__PROBLEM TO SOLVE__:
If the records include pictures, omit them and set down everything else verbatim.

__PROVIDED RECORDS__:
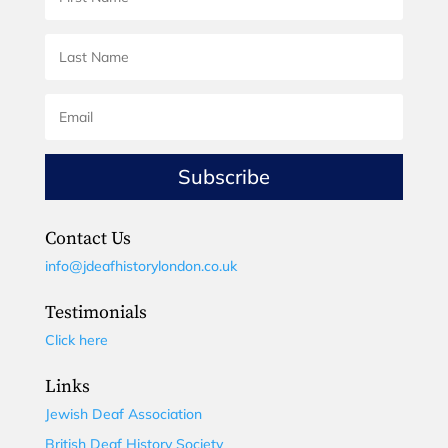
Subscribe
Contact Us
info@jdeafhistorylondon.co.uk
Testimonials
Click here
Links
Jewish Deaf Association
British Deaf History Society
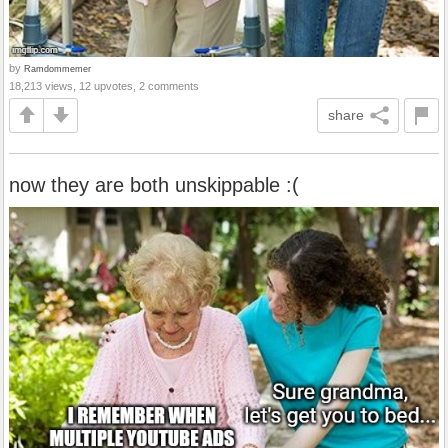
by
Ramdommemer
18,213 views, 12 upvotes, 2 comments
share
now they are both unskippable :(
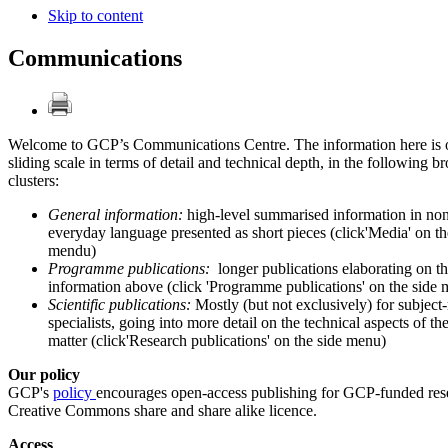
Skip to content
Communications
Welcome to GCP’s Communications Centre. The information here is 
sliding scale in terms of detail and technical depth, in the following b
clusters:
General information:
high-level summarised information in non
everyday language presented as short pieces (click'Media' on th
mendu)
Programme publications:
longer publications elaborating on t
information above (click 'Programme publications' on the side
Scientific publications:
Mostly (but not exclusively) for subject
specialists, going into more detail on the technical aspects of th
matter (click'Research publications' on the side menu)
Our policy
GCP's
policy
encourages open-access publishing for GCP-funded rese
Creative Commons share and share alike licence.
Access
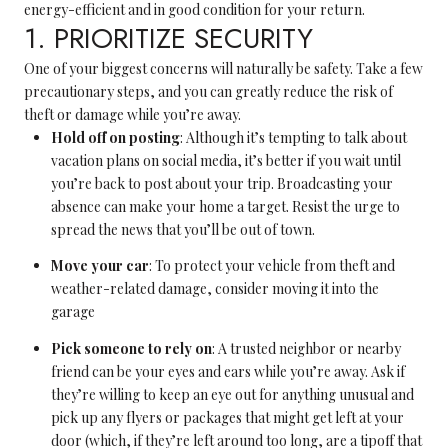
energy-efficient and in good condition for your return.
1. PRIORITIZE SECURITY
One of your biggest concerns will naturally be safety. Take a few
precautionary steps, and you can greatly reduce the risk of
theft or damage while you’re away.
Hold off on posting
: Although it’s tempting to talk about
vacation plans on social media, it’s better if you wait until
you’re back to post about your trip. Broadcasting your
absence can make your home a target. Resist the urge to
spread the news that you’ll be out of town.
Move your car
: To protect your vehicle from theft and
weather-related damage, consider moving it into the
garage
Pick someone to rely on
: A trusted neighbor or nearby
friend can be your eyes and ears while you’re away. Ask if
they’re willing to keep an eye out for anything unusual and
pick up any flyers or packages that might get left at your
door (which, if they’re left around too long, are a tipoff that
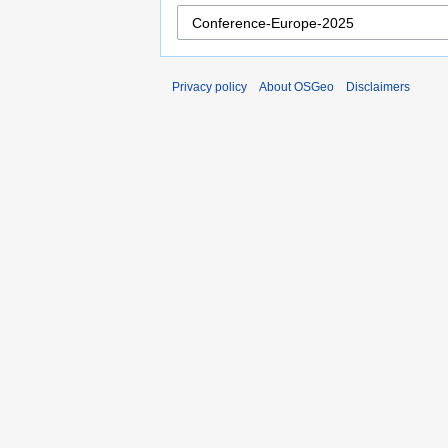
Privacy policy
About OSGeo
Disclaimers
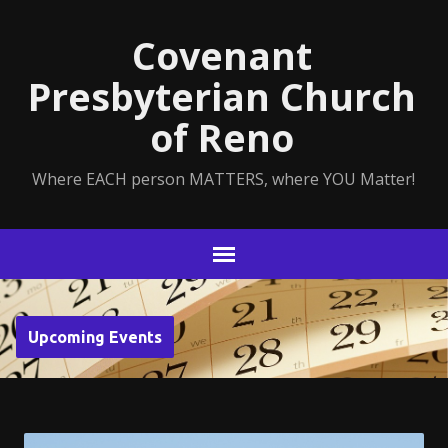
Covenant
Presbyterian Church
of Reno
Where EACH person MATTERS, where YOU Matter!
Upcoming Events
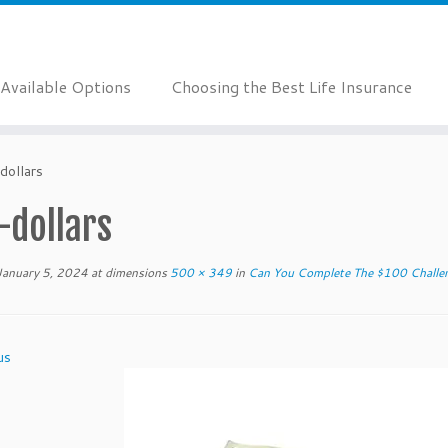
Available Options
Choosing the Best Life Insurance
dollars
-dollars
January 5, 2024
at dimensions
500 × 349
in
Can You Complete The $100 Challe
us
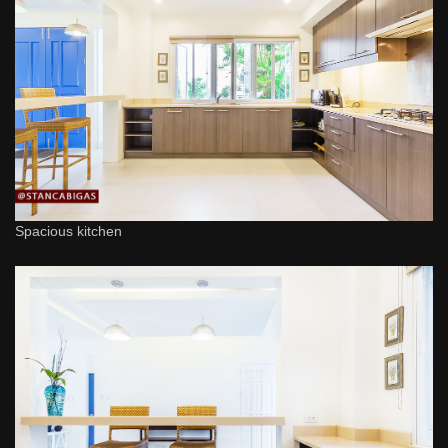
Spacious kitchen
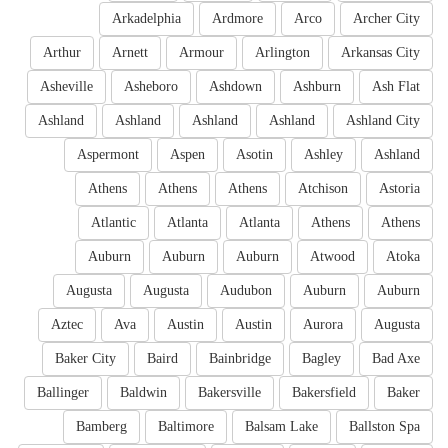
Arkadelphia
Ardmore
Arco
Archer City
Arthur
Arnett
Armour
Arlington
Arkansas City
Asheville
Asheboro
Ashdown
Ashburn
Ash Flat
Ashland
Ashland
Ashland
Ashland
Ashland City
Aspermont
Aspen
Asotin
Ashley
Ashland
Athens
Athens
Athens
Atchison
Astoria
Atlantic
Atlanta
Atlanta
Athens
Athens
Auburn
Auburn
Auburn
Atwood
Atoka
Augusta
Augusta
Audubon
Auburn
Auburn
Aztec
Ava
Austin
Austin
Aurora
Augusta
Baker City
Baird
Bainbridge
Bagley
Bad Axe
Ballinger
Baldwin
Bakersville
Bakersfield
Baker
Bamberg
Baltimore
Balsam Lake
Ballston Spa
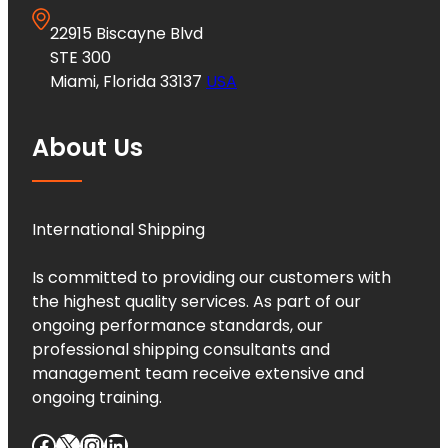
22915 Biscayne Blvd
STE 300
Miami, Florida 33137
USA
About Us
International Shipping
Is committed to providing our customers with
the highest quality services. As part of our
ongoing performance standards, our
professional shipping consultants and
management team receive extensive and
ongoing training.
Facebook
X
Instagram
LinkedIn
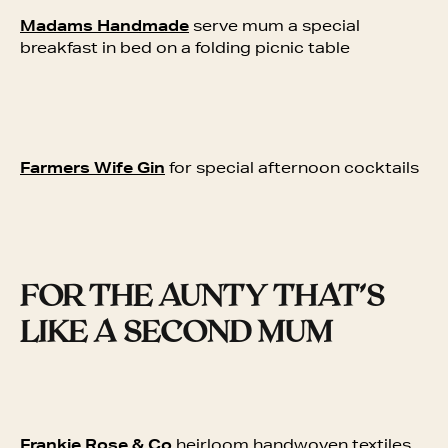
Madams Handmade
serve mum a special
breakfast in bed on a folding picnic table
Farmers Wife Gin
for special afternoon cocktails
FOR THE AUNTY THAT’S
LIKE A SECOND MUM
Frankie Rose & Co
heirloom handwoven textiles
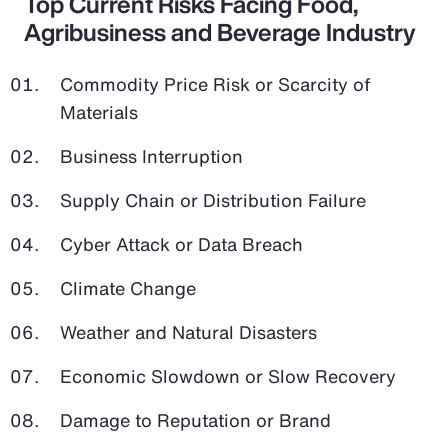
Top Current Risks Facing Food,
Agribusiness and Beverage Industry
Commodity Price Risk or Scarcity of
Materials
Business Interruption
Supply Chain or Distribution Failure
Cyber Attack or Data Breach
Climate Change
Weather and Natural Disasters
Economic Slowdown or Slow Recovery
Damage to Reputation or Brand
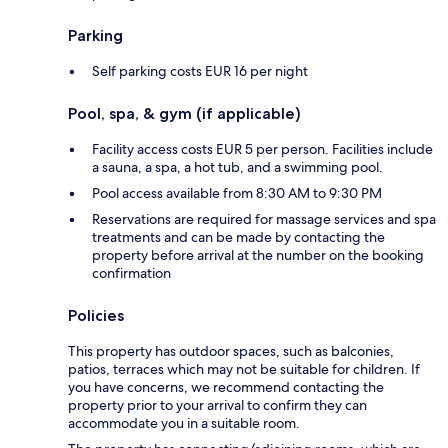
Parking
Self parking costs EUR 16 per night
Pool, spa, & gym (if applicable)
Facility access costs EUR 5 per person. Facilities include
a sauna, a spa, a hot tub, and a swimming pool.
Pool access available from 8:30 AM to 9:30 PM
Reservations are required for massage services and spa
treatments and can be made by contacting the
property before arrival at the number on the booking
confirmation
Policies
This property has outdoor spaces, such as balconies,
patios, terraces which may not be suitable for children. If
you have concerns, we recommend contacting the
property prior to your arrival to confirm they can
accommodate you in a suitable room.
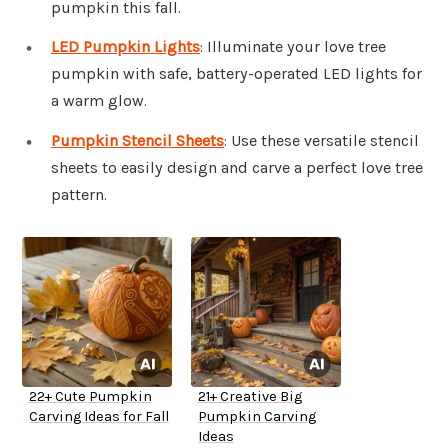
pumpkin this fall.
LED Pumpkin Lights
: Illuminate your love tree
pumpkin with safe, battery-operated LED lights for
a warm glow.
Pumpkin Stencil Sheets
: Use these versatile stencil
sheets to easily design and carve a perfect love tree
pattern.
22+ Cute Pumpkin
21+ Creative Big
Carving Ideas for Fall
Pumpkin Carving
Ideas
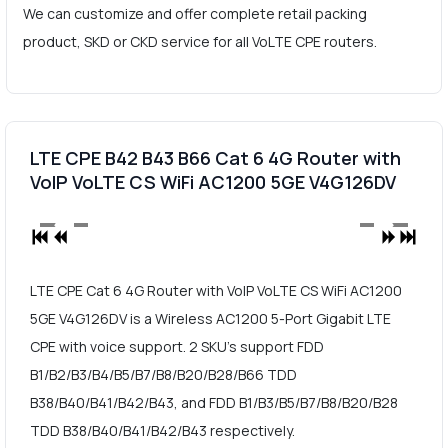
We can customize and offer complete retail packing
product, SKD or CKD service for all VoLTE CPE routers.
LTE CPE B42 B43 B66 Cat 6 4G Router with
VoIP VoLTE CS WiFi AC1200 5GE V4G126DV
LTE CPE Cat 6 4G Router with VoIP VoLTE CS WiFi AC1200
5GE V4G126DV is a Wireless AC1200 5-Port Gigabit LTE
CPE with voice support. 2 SKU's support FDD
B1/B2/B3/B4/B5/B7/B8/B20/B28/B66 TDD
B38/B40/B41/B42/B43, and FDD B1/B3/B5/B7/B8/B20/B28
TDD B38/B40/B41/B42/B43 respectively.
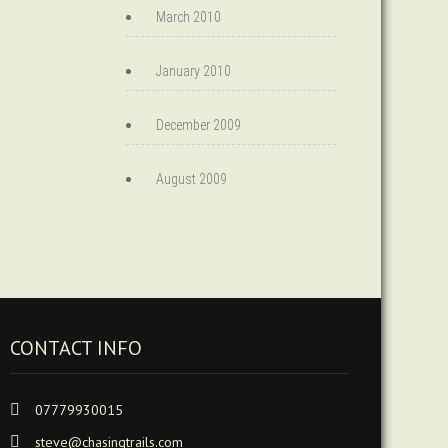
March 2010
January 2010
December 2009
August 2009
CONTACT INFO
07779930015
steve@chasingtrails.com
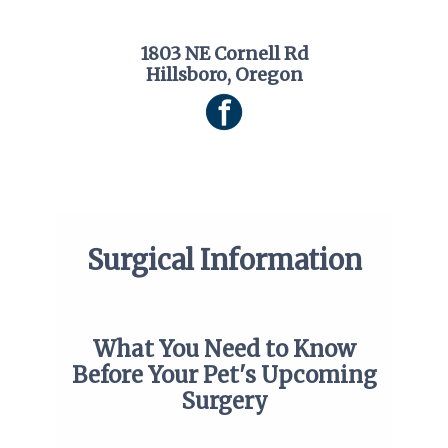
1803 NE Cornell Rd
Hillsboro, Oregon
Surgical Information
What You Need to Know
Before Your Pet's Upcoming
Surgery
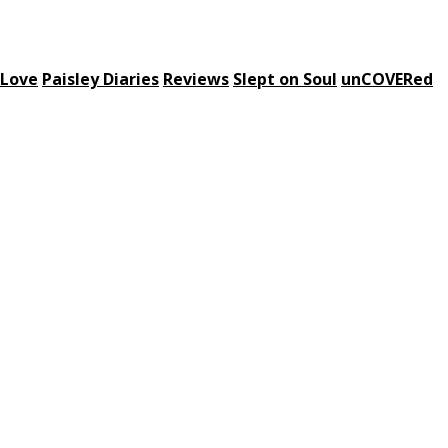
 Love
Paisley Diaries
Reviews
Slept on Soul
unCOVERed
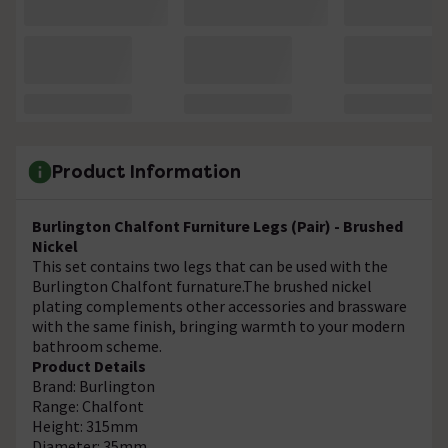
Product Information
Burlington Chalfont Furniture Legs (Pair) - Brushed
Nickel
This set contains two legs that can be used with the
Burlington Chalfont furnature.The brushed nickel
plating complements other accessories and brassware
with the same finish, bringing warmth to your modern
bathroom scheme.
Product Details
Brand: Burlington
Range: Chalfont
Height: 315mm
Diameter: 35mm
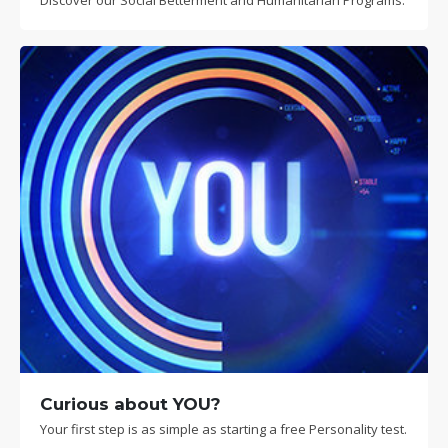
Discover our Social Betterment and Humanitarian Programs.
Curious about YOU?
Your first step is as simple as starting a free Personality test.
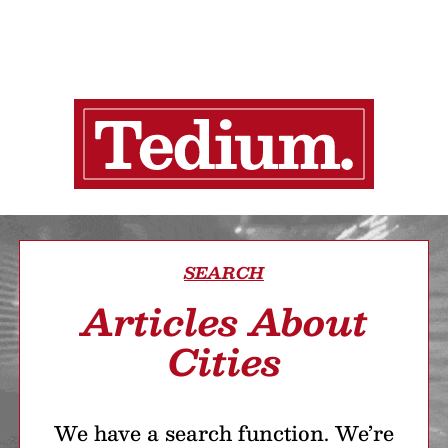
SEARCH
Articles About
Cities
We have a search function. We’re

__COMPLETED TASK__:
Subscribe
Contact Us
info@jdeafhistorylondon.co.uk
Testimonials
Click here
Links
Jewish Deaf Association
British Deaf History Society
by
Ramdommemer
18,213 views, 12 upvotes, 2 comments
share
now they are both unskippable :(
Skip to content
Communications
Welcome to GCP’s Communications Centre. The information here is 
sliding scale in terms of detail and technical depth, in the following b
clusters:
General information:
high-level summarised information in non
everyday language presented as short pieces (click'Media' on th
mendu)
Programme publications:
longer publications elaborating on t
information above (click 'Programme publications' on the side
Scientific publications:
Mostly (but not exclusively) for subject
specialists, going into more detail on the technical aspects of th
matter (click'Research publications' on the side menu)
Our policy
GCP's
policy
encourages open-access publishing for GCP-funded rese
Creative Commons share and share alike licence.
Access
energy-efficient and in good condition for your return.
1. PRIORITIZE SECURITY
One of your biggest concerns will naturally be safety. Take a few
precautionary steps, and you can greatly reduce the risk of
theft or damage while you’re away.
Hold off on posting
: Although it’s tempting to talk about
vacation plans on social media, it’s better if you wait until
you’re back to post about your trip. Broadcasting your
absence can make your home a target. Resist the urge to
spread the news that you’ll be out of town.
Move your car
: To protect your vehicle from theft and
weather-related damage, consider moving it into the
garage
Pick someone to rely on
: A trusted neighbor or nearby
friend can be your eyes and ears while you’re away. Ask if
they’re willing to keep an eye out for anything unusual and
pick up any flyers or packages that might get left at your
door (which, if they’re left around too long, are a tipoff that
Privacy policy
About OSGeo
Disclaimers
Covenant
Presbyterian Church
of Reno
Where EACH person MATTERS, where YOU Matter!
Upcoming Events
Available Options
Choosing the Best Life Insurance
dollars
-dollars
January 5, 2024
at dimensions
500 × 349
in
Can You Complete The $100 Challe
us
Spacious kitchen
Arkadelphia
Ardmore
Arco
Archer City
Arthur
Arnett
Armour
Arlington
Arkansas City
Asheville
Asheboro
Ashdown
Ashburn
Ash Flat
Ashland
Ashland
Ashland
Ashland
Ashland City
Aspermont
Aspen
Asotin
Ashley
Ashland
Athens
Athens
Athens
Atchison
Astoria
Atlantic
Atlanta
Atlanta
Athens
Athens
Auburn
Auburn
Auburn
Atwood
Atoka
Augusta
Augusta
Audubon
Auburn
Auburn
Aztec
Ava
Austin
Austin
Aurora
Augusta
Baker City
Baird
Bainbridge
Bagley
Bad Axe
Ballinger
Baldwin
Bakersville
Bakersfield
Baker
Bamberg
Baltimore
Balsam Lake
Ballston Spa
22915 Biscayne Blvd
STE 300
Miami, Florida 33137
USA
About Us
International Shipping
Is committed to providing our customers with
the highest quality services. As part of our
ongoing performance standards, our
professional shipping consultants and
management team receive extensive and
ongoing training.
Facebook
X
Instagram
LinkedIn
Madams Handmade
serve mum a special
breakfast in bed on a folding picnic table
Farmers Wife Gin
for special afternoon cocktails
FOR THE AUNTY THAT’S
LIKE A SECOND MUM
Frankie Rose & Co
heirloom handwoven textiles
Top Current Risks Facing Food,
Agribusiness and Beverage Industry
Commodity Price Risk or Scarcity of
Materials
Business Interruption
Supply Chain or Distribution Failure
Cyber Attack or Data Breach
Climate Change
Weather and Natural Disasters
Economic Slowdown or Slow Recovery
Damage to Reputation or Brand
Parking
Self parking costs EUR 16 per night
Pool, spa, & gym (if applicable)
Facility access costs EUR 5 per person. Facilities include
a sauna, a spa, a hot tub, and a swimming pool.
Pool access available from 8:30 AM to 9:30 PM
Reservations are required for massage services and spa
treatments and can be made by contacting the
property before arrival at the number on the booking
confirmation
Policies
This property has outdoor spaces, such as balconies,
patios, terraces which may not be suitable for children. If
you have concerns, we recommend contacting the
property prior to your arrival to confirm they can
accommodate you in a suitable room.
pumpkin this fall.
LED Pumpkin Lights
: Illuminate your love tree
pumpkin with safe, battery-operated LED lights for
a warm glow.
Pumpkin Stencil Sheets
: Use these versatile stencil
sheets to easily design and carve a perfect love tree
pattern.
22+ Cute Pumpkin
21+ Creative Big
Carving Ideas for Fall
Pumpkin Carving
Ideas
We can customize and offer complete retail packing
product, SKD or CKD service for all VoLTE CPE routers.
LTE CPE B42 B43 B66 Cat 6 4G Router with
VoIP VoLTE CS WiFi AC1200 5GE V4G126DV
LTE CPE Cat 6 4G Router with VoIP VoLTE CS WiFi AC1200
5GE V4G126DV is a Wireless AC1200 5-Port Gigabit LTE
CPE with voice support. 2 SKU's support FDD
B1/B2/B3/B4/B5/B7/B8/B20/B28/B66 TDD
B38/B40/B41/B42/B43, and FDD B1/B3/B5/B7/B8/B20/B28
TDD B38/B40/B41/B42/B43 respectively.
March 2010
January 2010
December 2009
August 2009
CONTACT INFO
07779930015
steve@chasingtrails.com
1803 NE Cornell Rd
Hillsboro, Oregon
Surgical Information
What You Need to Know
Before Your Pet's Upcoming
Surgery
 Love
Paisley Diaries
Reviews
Slept on Soul
unCOVERed
Product Information
Burlington Chalfont Furniture Legs (Pair) - Brushed
Nickel
This set contains two legs that can be used with the
Burlington Chalfont furnature.The brushed nickel
plating complements other accessories and brassware
with the same finish, bringing warmth to your modern
bathroom scheme.
Product Details
Brand: Burlington
Range: Chalfont
Height: 315mm
Diameter: 35mm
Discover our Social Betterment and Humanitarian Programs.
Curious about YOU?
Your first step is as simple as starting a free Personality test.
SEARCH
Articles About
Cities
We have a search function. We’re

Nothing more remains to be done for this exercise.